▶ [Your task]: Reproduce the entries that follow exactly. No picture should appear in the result.

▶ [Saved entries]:
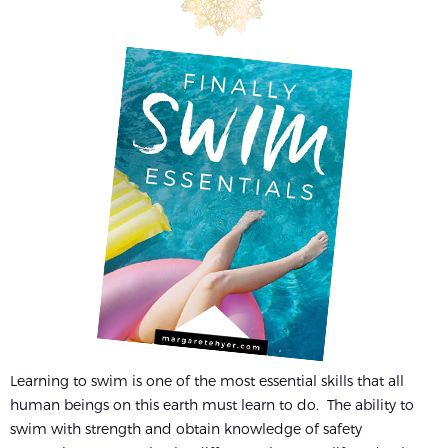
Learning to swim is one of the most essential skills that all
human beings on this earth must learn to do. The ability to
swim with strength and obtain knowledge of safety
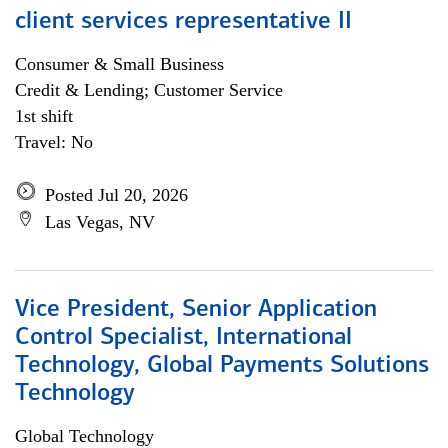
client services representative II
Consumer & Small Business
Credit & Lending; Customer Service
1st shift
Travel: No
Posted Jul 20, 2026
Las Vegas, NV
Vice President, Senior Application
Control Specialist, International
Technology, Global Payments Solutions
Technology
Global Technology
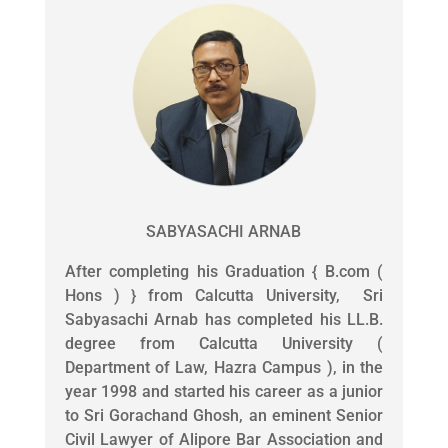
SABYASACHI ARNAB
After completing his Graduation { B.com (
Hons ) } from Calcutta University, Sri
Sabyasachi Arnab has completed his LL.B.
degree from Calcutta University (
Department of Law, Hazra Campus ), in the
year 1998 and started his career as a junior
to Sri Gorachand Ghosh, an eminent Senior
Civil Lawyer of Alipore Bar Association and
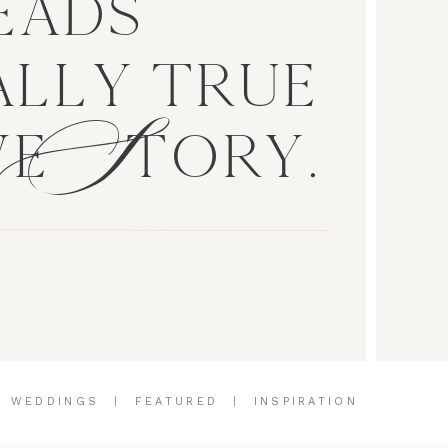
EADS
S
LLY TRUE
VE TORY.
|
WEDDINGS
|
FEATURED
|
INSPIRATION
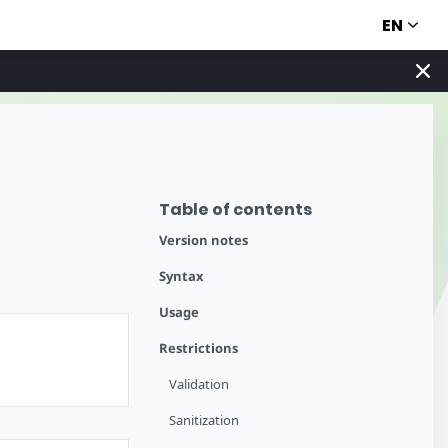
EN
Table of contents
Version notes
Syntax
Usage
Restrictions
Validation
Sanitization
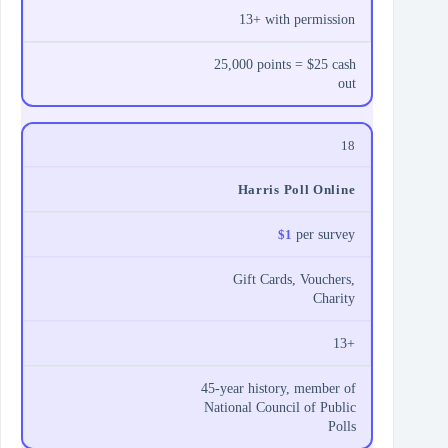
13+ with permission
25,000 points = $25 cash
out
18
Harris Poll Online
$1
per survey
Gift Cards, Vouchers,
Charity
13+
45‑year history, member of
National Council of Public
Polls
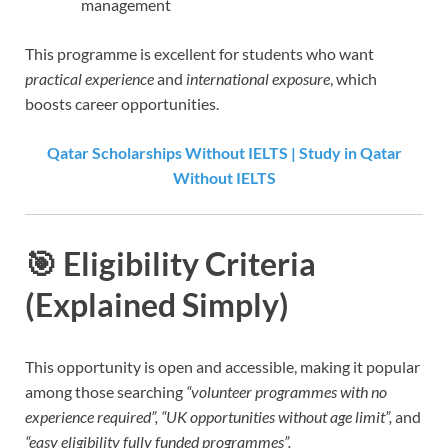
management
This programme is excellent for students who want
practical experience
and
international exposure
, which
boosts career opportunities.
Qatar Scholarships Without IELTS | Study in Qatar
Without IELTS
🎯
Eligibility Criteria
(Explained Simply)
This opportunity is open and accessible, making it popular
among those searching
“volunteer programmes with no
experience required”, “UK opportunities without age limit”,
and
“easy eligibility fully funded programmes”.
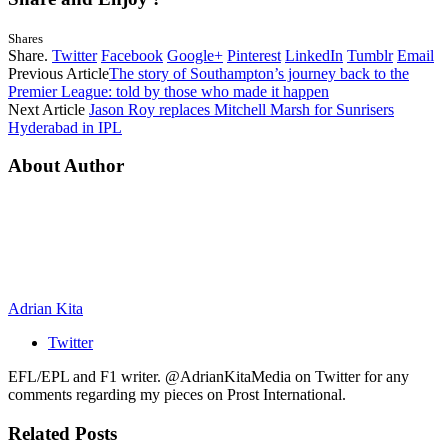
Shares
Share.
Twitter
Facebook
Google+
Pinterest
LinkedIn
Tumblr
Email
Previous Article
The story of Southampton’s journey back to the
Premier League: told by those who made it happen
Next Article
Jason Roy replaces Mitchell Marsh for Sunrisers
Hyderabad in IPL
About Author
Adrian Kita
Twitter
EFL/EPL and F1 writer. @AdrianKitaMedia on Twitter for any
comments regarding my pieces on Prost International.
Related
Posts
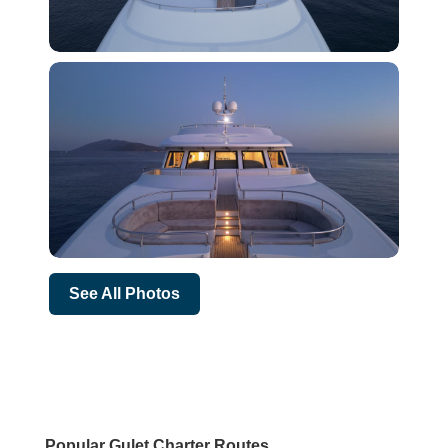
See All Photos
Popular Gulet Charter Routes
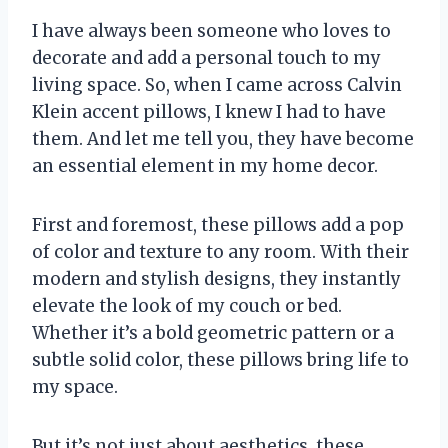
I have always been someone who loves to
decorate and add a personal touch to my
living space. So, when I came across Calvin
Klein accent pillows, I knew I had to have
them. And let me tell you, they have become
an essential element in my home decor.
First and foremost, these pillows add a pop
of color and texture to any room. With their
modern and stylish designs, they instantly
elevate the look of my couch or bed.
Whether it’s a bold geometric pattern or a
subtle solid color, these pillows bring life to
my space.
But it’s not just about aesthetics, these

▶ [Your solution]:
Learning to swim is one of the most essential skills that all
human beings on this earth must learn to do. The ability to
swim with strength and obtain knowledge of safety
client services representative II
Consumer & Small Business
Credit & Lending; Customer Service
1st shift
Travel: No
Posted Jul 20, 2026
Las Vegas, NV
Vice President, Senior Application
Control Specialist, International
Technology, Global Payments Solutions
Technology
Global Technology
SABYASACHI ARNAB
After completing his Graduation { B.com (
Hons ) } from Calcutta University, Sri
Sabyasachi Arnab has completed his LL.B.
degree from Calcutta University (
Department of Law, Hazra Campus ), in the
year 1998 and started his career as a junior
to Sri Gorachand Ghosh, an eminent Senior
Civil Lawyer of Alipore Bar Association and
EADS
S
LLY TRUE
VE TORY.
|
WEDDINGS
|
FEATURED
|
INSPIRATION
EN
Table of contents
Version notes
Syntax
Usage
Restrictions
Validation
Sanitization
13+ with permission
25,000 points = $25 cash
out
18
Harris Poll Online
$1
per survey
Gift Cards, Vouchers,
Charity
13+
45‑year history, member of
National Council of Public
Polls
management
This programme is excellent for students who want
practical experience
and
international exposure
, which
boosts career opportunities.
Qatar Scholarships Without IELTS | Study in Qatar
Without IELTS
🎯
Eligibility Criteria
(Explained Simply)
This opportunity is open and accessible, making it popular
among those searching
“volunteer programmes with no
experience required”, “UK opportunities without age limit”,
and
“easy eligibility fully funded programmes”.
Shares
Share.
Twitter
Facebook
Google+
Pinterest
LinkedIn
Tumblr
Email
Previous Article
The story of Southampton’s journey back to the
Premier League: told by those who made it happen
Next Article
Jason Roy replaces Mitchell Marsh for Sunrisers
Hyderabad in IPL
About Author
Adrian Kita
Twitter
EFL/EPL and F1 writer. @AdrianKitaMedia on Twitter for any
comments regarding my pieces on Prost International.
Related
Posts
See All Photos
Popular Gulet Charter Routes
I have always been someone who loves to
decorate and add a personal touch to my
living space. So, when I came across Calvin
Klein accent pillows, I knew I had to have
them. And let me tell you, they have become
an essential element in my home decor.
First and foremost, these pillows add a pop
of color and texture to any room. With their
modern and stylish designs, they instantly
elevate the look of my couch or bed.
Whether it’s a bold geometric pattern or a
subtle solid color, these pillows bring life to
my space.
But it’s not just about aesthetics, these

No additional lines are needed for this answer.